WORK TO BE COMPLETED
Report, from the records below, every line where the word "grado" appears.

GIVEN ENTRIES
***
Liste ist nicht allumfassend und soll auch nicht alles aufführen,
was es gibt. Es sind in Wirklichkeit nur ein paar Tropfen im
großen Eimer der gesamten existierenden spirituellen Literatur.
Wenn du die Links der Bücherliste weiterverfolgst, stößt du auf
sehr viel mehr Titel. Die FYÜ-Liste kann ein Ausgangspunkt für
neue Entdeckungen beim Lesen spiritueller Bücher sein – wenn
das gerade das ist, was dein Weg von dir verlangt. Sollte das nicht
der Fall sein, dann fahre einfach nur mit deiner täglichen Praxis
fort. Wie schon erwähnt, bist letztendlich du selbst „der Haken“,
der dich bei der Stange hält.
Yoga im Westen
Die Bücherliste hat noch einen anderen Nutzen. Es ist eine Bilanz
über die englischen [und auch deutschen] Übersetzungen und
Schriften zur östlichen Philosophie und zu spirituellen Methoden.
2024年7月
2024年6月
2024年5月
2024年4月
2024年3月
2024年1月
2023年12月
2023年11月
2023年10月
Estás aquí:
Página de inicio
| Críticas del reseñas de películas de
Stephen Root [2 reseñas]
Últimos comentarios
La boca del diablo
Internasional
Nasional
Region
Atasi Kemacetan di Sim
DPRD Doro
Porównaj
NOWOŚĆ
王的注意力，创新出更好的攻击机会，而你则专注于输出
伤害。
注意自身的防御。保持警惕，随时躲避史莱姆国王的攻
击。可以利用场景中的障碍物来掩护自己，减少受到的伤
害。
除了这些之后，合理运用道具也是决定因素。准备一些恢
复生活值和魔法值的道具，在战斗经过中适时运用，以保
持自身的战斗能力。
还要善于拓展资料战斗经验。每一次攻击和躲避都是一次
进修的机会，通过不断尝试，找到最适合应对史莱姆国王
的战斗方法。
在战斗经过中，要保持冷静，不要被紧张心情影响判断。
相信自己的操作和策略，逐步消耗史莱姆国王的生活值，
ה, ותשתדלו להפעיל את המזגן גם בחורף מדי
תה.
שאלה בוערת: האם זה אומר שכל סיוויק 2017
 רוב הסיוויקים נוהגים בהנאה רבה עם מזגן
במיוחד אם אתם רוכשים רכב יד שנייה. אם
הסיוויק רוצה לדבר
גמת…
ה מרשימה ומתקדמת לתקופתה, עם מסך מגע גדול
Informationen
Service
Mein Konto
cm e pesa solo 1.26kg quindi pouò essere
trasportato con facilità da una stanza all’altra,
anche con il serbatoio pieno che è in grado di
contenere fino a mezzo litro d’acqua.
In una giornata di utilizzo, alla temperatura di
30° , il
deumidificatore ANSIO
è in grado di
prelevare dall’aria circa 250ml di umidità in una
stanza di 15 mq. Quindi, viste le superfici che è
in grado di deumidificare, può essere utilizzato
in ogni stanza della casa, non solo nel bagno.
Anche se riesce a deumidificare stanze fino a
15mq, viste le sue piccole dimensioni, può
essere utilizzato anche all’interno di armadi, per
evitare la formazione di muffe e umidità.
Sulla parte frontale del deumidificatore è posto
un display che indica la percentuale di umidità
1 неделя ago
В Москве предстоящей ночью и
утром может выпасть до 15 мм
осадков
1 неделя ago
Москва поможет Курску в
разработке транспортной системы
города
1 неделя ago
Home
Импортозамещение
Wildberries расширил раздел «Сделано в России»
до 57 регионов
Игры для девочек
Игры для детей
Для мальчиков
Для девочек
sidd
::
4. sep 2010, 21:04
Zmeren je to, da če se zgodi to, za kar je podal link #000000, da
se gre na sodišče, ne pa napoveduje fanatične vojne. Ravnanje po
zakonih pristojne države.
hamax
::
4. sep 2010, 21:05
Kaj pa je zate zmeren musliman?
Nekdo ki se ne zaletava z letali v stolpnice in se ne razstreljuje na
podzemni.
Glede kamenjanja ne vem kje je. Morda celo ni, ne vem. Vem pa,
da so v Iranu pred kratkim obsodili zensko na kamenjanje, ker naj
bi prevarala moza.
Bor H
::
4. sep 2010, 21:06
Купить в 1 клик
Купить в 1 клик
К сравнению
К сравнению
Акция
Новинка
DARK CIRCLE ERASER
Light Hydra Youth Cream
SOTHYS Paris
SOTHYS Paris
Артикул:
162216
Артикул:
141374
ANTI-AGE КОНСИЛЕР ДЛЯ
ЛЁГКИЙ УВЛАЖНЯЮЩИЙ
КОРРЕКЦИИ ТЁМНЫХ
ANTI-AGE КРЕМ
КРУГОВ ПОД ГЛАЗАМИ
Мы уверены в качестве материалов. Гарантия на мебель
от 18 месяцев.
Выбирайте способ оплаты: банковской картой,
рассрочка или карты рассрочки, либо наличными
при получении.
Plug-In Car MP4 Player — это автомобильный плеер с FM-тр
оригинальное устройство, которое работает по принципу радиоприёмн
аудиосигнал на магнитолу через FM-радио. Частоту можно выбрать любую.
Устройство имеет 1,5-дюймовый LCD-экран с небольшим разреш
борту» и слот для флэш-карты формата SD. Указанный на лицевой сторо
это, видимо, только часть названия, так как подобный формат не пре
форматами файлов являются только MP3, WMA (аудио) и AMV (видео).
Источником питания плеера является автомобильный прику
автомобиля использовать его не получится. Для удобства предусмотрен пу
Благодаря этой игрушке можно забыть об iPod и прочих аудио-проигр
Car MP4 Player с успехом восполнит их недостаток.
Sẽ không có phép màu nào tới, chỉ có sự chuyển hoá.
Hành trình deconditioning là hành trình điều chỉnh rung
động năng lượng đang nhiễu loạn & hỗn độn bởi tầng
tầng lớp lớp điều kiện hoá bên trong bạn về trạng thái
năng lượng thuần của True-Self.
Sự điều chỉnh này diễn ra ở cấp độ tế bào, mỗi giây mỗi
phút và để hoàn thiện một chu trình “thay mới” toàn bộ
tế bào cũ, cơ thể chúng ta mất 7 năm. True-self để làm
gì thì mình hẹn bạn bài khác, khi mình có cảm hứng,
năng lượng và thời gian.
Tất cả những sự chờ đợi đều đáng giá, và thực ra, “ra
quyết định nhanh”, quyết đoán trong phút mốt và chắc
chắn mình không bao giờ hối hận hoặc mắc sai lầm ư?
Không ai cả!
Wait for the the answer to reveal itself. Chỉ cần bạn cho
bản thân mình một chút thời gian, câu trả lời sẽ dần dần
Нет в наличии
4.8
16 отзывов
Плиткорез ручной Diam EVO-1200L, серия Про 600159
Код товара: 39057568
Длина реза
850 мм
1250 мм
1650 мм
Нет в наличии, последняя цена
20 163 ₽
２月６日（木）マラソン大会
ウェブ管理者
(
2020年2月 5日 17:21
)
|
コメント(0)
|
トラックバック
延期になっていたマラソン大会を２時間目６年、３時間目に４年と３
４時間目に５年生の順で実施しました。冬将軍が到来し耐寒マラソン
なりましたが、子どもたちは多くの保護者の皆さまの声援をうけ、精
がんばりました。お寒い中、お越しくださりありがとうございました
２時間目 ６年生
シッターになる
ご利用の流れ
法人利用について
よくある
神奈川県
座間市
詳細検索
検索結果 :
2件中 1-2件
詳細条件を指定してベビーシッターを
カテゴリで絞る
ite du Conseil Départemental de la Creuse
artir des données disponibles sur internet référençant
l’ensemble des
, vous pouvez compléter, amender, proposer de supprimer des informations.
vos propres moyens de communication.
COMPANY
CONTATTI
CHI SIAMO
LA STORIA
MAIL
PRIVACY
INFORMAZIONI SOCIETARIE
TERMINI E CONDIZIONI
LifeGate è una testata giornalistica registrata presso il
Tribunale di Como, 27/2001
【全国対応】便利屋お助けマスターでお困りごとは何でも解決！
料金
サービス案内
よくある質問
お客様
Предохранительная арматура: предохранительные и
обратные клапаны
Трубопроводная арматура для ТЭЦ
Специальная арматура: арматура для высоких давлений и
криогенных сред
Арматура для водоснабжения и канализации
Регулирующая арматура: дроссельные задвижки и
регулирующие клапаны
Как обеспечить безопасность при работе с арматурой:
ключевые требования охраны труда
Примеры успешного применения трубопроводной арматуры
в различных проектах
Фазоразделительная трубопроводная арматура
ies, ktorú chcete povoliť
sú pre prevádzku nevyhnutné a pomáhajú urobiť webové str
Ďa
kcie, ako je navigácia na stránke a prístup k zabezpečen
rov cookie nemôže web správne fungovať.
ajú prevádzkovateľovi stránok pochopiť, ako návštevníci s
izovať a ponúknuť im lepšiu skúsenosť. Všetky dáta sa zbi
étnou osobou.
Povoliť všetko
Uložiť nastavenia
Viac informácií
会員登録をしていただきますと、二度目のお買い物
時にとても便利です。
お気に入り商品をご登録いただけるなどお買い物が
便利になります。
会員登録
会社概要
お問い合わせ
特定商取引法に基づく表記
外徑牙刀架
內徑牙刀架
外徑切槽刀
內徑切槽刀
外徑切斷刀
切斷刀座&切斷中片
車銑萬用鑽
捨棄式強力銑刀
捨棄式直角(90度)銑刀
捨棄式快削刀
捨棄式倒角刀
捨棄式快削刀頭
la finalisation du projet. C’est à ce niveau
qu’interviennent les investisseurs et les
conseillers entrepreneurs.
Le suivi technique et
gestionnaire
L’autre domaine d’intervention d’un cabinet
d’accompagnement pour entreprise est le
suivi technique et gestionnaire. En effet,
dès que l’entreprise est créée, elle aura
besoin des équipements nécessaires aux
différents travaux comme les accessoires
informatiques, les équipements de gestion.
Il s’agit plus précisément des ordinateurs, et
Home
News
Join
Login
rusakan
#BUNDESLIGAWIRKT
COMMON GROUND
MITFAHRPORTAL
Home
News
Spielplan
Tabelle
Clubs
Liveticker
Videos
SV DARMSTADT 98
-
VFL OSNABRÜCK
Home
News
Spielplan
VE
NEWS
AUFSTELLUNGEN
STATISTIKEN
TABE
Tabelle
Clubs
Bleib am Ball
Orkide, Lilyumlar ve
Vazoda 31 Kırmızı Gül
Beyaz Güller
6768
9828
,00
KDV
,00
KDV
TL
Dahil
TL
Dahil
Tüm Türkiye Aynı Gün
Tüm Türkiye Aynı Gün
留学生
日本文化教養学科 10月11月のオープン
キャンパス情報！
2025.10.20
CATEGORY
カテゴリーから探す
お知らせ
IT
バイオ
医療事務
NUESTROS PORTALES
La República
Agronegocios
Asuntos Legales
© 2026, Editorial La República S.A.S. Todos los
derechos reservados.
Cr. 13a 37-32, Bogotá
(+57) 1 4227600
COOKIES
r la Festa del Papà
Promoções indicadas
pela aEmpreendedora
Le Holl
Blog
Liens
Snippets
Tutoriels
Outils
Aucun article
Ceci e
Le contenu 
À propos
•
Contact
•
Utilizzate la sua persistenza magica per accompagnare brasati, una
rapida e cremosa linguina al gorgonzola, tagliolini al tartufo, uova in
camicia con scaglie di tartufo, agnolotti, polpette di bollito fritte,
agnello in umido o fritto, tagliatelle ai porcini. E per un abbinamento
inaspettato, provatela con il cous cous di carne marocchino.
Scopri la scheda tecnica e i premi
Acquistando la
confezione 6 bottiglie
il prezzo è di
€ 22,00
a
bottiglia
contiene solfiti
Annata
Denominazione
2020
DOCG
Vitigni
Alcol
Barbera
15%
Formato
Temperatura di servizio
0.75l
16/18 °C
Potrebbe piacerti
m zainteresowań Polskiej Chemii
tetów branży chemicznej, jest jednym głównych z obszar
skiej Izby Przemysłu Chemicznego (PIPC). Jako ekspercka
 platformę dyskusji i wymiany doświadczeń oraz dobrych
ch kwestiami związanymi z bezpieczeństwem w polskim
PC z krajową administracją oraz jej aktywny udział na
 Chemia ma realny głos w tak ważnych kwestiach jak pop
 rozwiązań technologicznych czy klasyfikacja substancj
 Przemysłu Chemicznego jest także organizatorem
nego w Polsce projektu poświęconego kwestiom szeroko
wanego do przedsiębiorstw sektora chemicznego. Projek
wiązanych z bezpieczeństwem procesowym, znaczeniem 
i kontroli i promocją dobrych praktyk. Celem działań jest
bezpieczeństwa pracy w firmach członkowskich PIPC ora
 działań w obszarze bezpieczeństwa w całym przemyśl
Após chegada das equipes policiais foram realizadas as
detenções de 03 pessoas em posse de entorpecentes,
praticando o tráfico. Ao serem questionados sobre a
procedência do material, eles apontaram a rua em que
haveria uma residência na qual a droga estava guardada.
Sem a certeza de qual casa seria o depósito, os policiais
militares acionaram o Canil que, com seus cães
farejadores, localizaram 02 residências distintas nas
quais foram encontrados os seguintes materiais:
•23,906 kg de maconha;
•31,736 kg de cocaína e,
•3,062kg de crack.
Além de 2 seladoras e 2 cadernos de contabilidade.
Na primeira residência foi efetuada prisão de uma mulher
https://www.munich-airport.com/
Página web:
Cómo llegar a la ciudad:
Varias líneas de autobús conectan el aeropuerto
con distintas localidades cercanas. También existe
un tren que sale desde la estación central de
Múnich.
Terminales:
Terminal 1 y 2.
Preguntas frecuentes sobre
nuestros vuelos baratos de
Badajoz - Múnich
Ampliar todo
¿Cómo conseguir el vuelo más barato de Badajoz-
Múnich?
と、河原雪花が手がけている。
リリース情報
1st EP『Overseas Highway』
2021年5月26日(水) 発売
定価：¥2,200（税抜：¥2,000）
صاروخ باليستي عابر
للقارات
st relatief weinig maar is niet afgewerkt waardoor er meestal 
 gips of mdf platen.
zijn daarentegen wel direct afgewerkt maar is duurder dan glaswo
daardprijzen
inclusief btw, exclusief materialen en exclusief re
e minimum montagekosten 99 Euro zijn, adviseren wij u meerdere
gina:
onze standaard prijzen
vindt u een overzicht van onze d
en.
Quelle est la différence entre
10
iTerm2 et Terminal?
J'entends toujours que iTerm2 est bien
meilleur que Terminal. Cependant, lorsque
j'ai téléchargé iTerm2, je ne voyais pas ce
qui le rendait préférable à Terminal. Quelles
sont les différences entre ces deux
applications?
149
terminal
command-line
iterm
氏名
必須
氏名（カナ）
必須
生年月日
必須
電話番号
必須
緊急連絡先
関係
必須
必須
***
TASK RESPONSE
anche con il serbatoio pieno che è in grado di
è in grado di
in grado di deumidificare, può essere utilizzato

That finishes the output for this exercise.